Each line below should be restated exactly, with nothing dropped.

=== LISTED ENTRIES ===

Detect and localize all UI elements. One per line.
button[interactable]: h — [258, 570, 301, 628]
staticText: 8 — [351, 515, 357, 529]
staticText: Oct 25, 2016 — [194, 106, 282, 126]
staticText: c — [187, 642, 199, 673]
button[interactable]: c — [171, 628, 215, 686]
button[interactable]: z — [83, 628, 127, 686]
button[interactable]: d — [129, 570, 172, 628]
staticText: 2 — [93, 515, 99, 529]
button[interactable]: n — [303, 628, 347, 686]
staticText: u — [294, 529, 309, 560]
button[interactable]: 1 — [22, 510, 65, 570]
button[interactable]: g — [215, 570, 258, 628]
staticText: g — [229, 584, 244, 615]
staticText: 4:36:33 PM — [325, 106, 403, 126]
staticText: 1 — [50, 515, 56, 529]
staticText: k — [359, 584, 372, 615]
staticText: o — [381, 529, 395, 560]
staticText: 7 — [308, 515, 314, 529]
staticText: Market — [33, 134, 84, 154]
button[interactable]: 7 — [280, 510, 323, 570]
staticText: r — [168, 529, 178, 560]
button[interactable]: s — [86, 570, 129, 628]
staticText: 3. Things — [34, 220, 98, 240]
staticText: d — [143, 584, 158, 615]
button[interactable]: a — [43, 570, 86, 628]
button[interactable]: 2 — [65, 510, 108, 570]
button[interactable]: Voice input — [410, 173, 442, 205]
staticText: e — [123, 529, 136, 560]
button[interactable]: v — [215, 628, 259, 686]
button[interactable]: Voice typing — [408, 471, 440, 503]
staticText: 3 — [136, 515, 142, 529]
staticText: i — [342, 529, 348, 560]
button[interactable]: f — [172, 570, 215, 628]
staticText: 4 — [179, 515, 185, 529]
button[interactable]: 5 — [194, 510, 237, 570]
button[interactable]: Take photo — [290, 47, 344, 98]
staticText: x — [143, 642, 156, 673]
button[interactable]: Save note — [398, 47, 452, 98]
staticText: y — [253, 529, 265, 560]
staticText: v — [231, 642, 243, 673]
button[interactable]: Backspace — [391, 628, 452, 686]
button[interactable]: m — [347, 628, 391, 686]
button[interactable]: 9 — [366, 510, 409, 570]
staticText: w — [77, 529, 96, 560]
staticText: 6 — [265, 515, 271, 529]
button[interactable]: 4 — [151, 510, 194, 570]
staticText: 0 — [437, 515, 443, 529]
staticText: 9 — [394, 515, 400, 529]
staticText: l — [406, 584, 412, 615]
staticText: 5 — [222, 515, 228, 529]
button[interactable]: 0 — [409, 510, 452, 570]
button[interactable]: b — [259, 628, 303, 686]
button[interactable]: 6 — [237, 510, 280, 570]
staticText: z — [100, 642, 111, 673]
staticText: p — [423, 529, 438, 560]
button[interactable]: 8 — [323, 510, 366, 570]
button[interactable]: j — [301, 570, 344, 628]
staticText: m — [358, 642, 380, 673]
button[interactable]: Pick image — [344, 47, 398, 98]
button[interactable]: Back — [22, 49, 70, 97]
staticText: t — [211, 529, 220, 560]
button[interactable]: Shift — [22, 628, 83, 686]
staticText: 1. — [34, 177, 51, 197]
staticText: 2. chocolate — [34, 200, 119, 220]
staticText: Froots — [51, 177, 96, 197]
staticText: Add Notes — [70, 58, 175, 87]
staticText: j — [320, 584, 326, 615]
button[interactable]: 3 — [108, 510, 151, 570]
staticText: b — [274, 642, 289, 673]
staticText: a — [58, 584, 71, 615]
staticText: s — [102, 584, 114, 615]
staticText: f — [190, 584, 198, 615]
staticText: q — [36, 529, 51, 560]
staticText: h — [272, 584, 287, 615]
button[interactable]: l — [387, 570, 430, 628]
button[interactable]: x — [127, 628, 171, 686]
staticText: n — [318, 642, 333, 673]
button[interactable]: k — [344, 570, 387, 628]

===

** RESPONSE FOR THIS EXERCISE **
Detect and localize all UI elements. One per line.
button[interactable]: h — [258, 570, 301, 628]
staticText: 8 — [351, 515, 357, 529]
staticText: Oct 25, 2016 — [194, 106, 282, 126]
staticText: c — [187, 642, 199, 673]
button[interactable]: c — [171, 628, 215, 686]
button[interactable]: z — [83, 628, 127, 686]
button[interactable]: d — [129, 570, 172, 628]
staticText: 2 — [93, 515, 99, 529]
button[interactable]: n — [303, 628, 347, 686]
staticText: u — [294, 529, 309, 560]
button[interactable]: 1 — [22, 510, 65, 570]
button[interactable]: g — [215, 570, 258, 628]
staticText: g — [229, 584, 244, 615]
staticText: 4:36:33 PM — [325, 106, 403, 126]
staticText: 1 — [50, 515, 56, 529]
staticText: k — [359, 584, 372, 615]
staticText: o — [381, 529, 395, 560]
staticText: 7 — [308, 515, 314, 529]
staticText: Market — [33, 134, 84, 154]
button[interactable]: 7 — [280, 510, 323, 570]
staticText: r — [168, 529, 178, 560]
button[interactable]: s — [86, 570, 129, 628]
staticText: 3. Things — [34, 220, 98, 240]
staticText: d — [143, 584, 158, 615]
button[interactable]: a — [43, 570, 86, 628]
button[interactable]: 2 — [65, 510, 108, 570]
button[interactable]: Voice input — [410, 173, 442, 205]
staticText: e — [123, 529, 136, 560]
button[interactable]: v — [215, 628, 259, 686]
button[interactable]: Voice typing — [408, 471, 440, 503]
staticText: 3 — [136, 515, 142, 529]
staticText: i — [342, 529, 348, 560]
button[interactable]: f — [172, 570, 215, 628]
staticText: 4 — [179, 515, 185, 529]
button[interactable]: 5 — [194, 510, 237, 570]
button[interactable]: Take photo — [290, 47, 344, 98]
staticText: x — [143, 642, 156, 673]
button[interactable]: Save note — [398, 47, 452, 98]
staticText: y — [253, 529, 265, 560]
staticText: v — [231, 642, 243, 673]
button[interactable]: Backspace — [391, 628, 452, 686]
button[interactable]: m — [347, 628, 391, 686]
button[interactable]: 9 — [366, 510, 409, 570]
staticText: w — [77, 529, 96, 560]
staticText: 6 — [265, 515, 271, 529]
button[interactable]: 4 — [151, 510, 194, 570]
staticText: 0 — [437, 515, 443, 529]
staticText: 9 — [394, 515, 400, 529]
staticText: l — [406, 584, 412, 615]
staticText: 5 — [222, 515, 228, 529]
button[interactable]: 0 — [409, 510, 452, 570]
button[interactable]: b — [259, 628, 303, 686]
button[interactable]: 6 — [237, 510, 280, 570]
staticText: z — [100, 642, 111, 673]
staticText: p — [423, 529, 438, 560]
button[interactable]: 8 — [323, 510, 366, 570]
button[interactable]: j — [301, 570, 344, 628]
staticText: m — [358, 642, 380, 673]
button[interactable]: Pick image — [344, 47, 398, 98]
button[interactable]: Back — [22, 49, 70, 97]
staticText: t — [211, 529, 220, 560]
button[interactable]: Shift — [22, 628, 83, 686]
staticText: 1. — [34, 177, 51, 197]
staticText: 2. chocolate — [34, 200, 119, 220]
staticText: Froots — [51, 177, 96, 197]
staticText: Add Notes — [70, 58, 175, 87]
staticText: j — [320, 584, 326, 615]
button[interactable]: 3 — [108, 510, 151, 570]
staticText: b — [274, 642, 289, 673]
staticText: a — [58, 584, 71, 615]
staticText: s — [102, 584, 114, 615]
staticText: f — [190, 584, 198, 615]
staticText: q — [36, 529, 51, 560]
staticText: h — [272, 584, 287, 615]
button[interactable]: l — [387, 570, 430, 628]
button[interactable]: x — [127, 628, 171, 686]
staticText: n — [318, 642, 333, 673]
button[interactable]: k — [344, 570, 387, 628]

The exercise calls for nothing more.